Segment Open
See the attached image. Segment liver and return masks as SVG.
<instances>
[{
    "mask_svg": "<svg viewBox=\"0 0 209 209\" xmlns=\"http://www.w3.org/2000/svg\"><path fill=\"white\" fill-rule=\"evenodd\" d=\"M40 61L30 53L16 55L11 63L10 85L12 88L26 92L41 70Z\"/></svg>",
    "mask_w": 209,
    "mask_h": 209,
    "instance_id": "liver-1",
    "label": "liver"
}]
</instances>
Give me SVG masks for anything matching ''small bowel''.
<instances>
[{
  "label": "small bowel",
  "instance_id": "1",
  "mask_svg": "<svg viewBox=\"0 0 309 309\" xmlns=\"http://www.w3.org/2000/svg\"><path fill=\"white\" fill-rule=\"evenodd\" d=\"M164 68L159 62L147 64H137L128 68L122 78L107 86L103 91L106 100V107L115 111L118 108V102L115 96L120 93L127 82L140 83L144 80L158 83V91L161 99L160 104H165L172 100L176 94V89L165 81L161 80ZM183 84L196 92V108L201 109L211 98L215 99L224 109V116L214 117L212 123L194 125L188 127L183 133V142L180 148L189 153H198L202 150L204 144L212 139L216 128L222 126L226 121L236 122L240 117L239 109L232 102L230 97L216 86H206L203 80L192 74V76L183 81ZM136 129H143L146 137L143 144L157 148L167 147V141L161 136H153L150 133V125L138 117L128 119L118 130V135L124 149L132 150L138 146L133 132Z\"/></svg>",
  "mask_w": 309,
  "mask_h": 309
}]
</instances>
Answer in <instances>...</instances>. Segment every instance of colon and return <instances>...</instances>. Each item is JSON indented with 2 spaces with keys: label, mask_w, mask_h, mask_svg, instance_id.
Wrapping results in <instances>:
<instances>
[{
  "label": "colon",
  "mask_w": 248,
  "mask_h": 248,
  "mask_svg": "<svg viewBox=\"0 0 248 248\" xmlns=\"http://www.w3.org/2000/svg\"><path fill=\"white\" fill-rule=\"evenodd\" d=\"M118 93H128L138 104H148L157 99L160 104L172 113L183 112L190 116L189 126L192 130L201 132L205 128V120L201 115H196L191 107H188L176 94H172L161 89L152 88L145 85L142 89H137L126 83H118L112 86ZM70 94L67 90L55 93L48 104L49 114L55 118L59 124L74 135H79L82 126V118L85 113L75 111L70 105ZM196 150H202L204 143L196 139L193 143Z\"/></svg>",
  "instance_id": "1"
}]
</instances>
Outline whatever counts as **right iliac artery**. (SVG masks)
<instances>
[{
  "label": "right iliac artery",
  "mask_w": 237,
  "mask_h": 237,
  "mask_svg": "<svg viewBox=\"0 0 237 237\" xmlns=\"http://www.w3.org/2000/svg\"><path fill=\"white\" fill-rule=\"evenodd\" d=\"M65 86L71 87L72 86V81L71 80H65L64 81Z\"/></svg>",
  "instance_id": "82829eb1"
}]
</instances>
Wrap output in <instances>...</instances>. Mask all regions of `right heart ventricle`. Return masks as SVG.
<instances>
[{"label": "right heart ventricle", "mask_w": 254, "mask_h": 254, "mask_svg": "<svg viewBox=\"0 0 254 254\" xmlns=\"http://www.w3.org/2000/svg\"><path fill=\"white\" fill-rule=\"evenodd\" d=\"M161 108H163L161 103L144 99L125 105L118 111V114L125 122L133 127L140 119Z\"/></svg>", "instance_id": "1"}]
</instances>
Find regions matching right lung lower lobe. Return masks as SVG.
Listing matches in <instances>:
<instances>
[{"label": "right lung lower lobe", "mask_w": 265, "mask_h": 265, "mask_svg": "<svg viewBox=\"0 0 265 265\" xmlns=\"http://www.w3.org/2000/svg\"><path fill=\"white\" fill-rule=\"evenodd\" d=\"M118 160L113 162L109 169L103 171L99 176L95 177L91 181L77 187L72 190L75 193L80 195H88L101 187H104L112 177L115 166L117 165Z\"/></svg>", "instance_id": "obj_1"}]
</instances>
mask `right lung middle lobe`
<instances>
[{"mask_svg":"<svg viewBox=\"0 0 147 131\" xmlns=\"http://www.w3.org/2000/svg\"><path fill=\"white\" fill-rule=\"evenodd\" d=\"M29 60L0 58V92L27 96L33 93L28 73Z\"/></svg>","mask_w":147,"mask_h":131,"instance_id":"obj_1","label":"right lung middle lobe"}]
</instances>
Segment Closed
_Task description_: Write out the complete set of records exactly as given.

_Answer below_:
See the attached image. Segment liver and return masks as SVG.
<instances>
[{
    "mask_svg": "<svg viewBox=\"0 0 209 209\" xmlns=\"http://www.w3.org/2000/svg\"><path fill=\"white\" fill-rule=\"evenodd\" d=\"M40 61L30 53L16 55L11 63L10 85L12 88L26 92L41 70Z\"/></svg>",
    "mask_w": 209,
    "mask_h": 209,
    "instance_id": "liver-1",
    "label": "liver"
}]
</instances>
Give me SVG masks for anything matching ''small bowel''.
<instances>
[{
  "label": "small bowel",
  "instance_id": "1",
  "mask_svg": "<svg viewBox=\"0 0 309 309\" xmlns=\"http://www.w3.org/2000/svg\"><path fill=\"white\" fill-rule=\"evenodd\" d=\"M164 68L159 62L147 64H137L128 68L122 78L107 86L103 91L106 100V107L115 111L118 108V102L115 96L120 93L127 82L140 83L144 80L158 83V91L161 99L160 104H165L172 100L176 94V89L165 81L161 80ZM183 84L196 92V108L201 109L211 98L215 99L224 109V116L214 117L212 123L194 125L188 127L183 133V142L180 148L189 153H198L202 150L204 144L212 139L216 128L222 126L226 121L236 122L240 117L239 109L232 102L230 97L216 86H206L203 80L192 74V76L183 81ZM136 129H143L146 137L143 144L157 148L167 147V141L161 136H153L150 133V125L138 117L128 119L118 130V135L124 149L132 150L138 146L133 132Z\"/></svg>",
  "mask_w": 309,
  "mask_h": 309
}]
</instances>
Answer in <instances>...</instances>. Segment every instance of colon and return <instances>...</instances>. Each item is JSON indented with 2 spaces with keys: label, mask_w, mask_h, mask_svg, instance_id.
Wrapping results in <instances>:
<instances>
[{
  "label": "colon",
  "mask_w": 248,
  "mask_h": 248,
  "mask_svg": "<svg viewBox=\"0 0 248 248\" xmlns=\"http://www.w3.org/2000/svg\"><path fill=\"white\" fill-rule=\"evenodd\" d=\"M118 93H128L138 104H148L157 99L160 104L172 113L183 112L190 116L189 126L192 130L201 132L205 128V120L201 115H196L191 107H188L176 94H172L161 89L152 88L145 85L142 89H137L126 83H118L112 86ZM70 94L67 90L55 93L48 104L49 114L55 118L59 124L74 135H79L82 126V118L85 113L75 111L70 105ZM196 150H202L204 143L196 139L193 143Z\"/></svg>",
  "instance_id": "1"
}]
</instances>
Outline whatever counts as **right iliac artery**. (SVG masks)
<instances>
[{
  "label": "right iliac artery",
  "mask_w": 237,
  "mask_h": 237,
  "mask_svg": "<svg viewBox=\"0 0 237 237\" xmlns=\"http://www.w3.org/2000/svg\"><path fill=\"white\" fill-rule=\"evenodd\" d=\"M65 86L71 87L72 86V81L71 80H65L64 81Z\"/></svg>",
  "instance_id": "82829eb1"
}]
</instances>
Wrap output in <instances>...</instances>. Mask all regions of `right heart ventricle`. Return masks as SVG.
<instances>
[{"label": "right heart ventricle", "mask_w": 254, "mask_h": 254, "mask_svg": "<svg viewBox=\"0 0 254 254\" xmlns=\"http://www.w3.org/2000/svg\"><path fill=\"white\" fill-rule=\"evenodd\" d=\"M161 108H163L161 103L144 99L125 105L118 111V114L125 122L133 127L140 119Z\"/></svg>", "instance_id": "1"}]
</instances>
Find regions matching right lung lower lobe. Return masks as SVG.
Listing matches in <instances>:
<instances>
[{"label": "right lung lower lobe", "mask_w": 265, "mask_h": 265, "mask_svg": "<svg viewBox=\"0 0 265 265\" xmlns=\"http://www.w3.org/2000/svg\"><path fill=\"white\" fill-rule=\"evenodd\" d=\"M118 160L113 162L109 169L103 171L99 176L95 177L91 181L77 187L72 190L75 193L80 195H88L101 187H104L112 177L115 166L117 165Z\"/></svg>", "instance_id": "obj_1"}]
</instances>
mask `right lung middle lobe`
<instances>
[{"mask_svg":"<svg viewBox=\"0 0 147 131\" xmlns=\"http://www.w3.org/2000/svg\"><path fill=\"white\" fill-rule=\"evenodd\" d=\"M29 60L0 58V92L27 96L33 93L28 73Z\"/></svg>","mask_w":147,"mask_h":131,"instance_id":"obj_1","label":"right lung middle lobe"}]
</instances>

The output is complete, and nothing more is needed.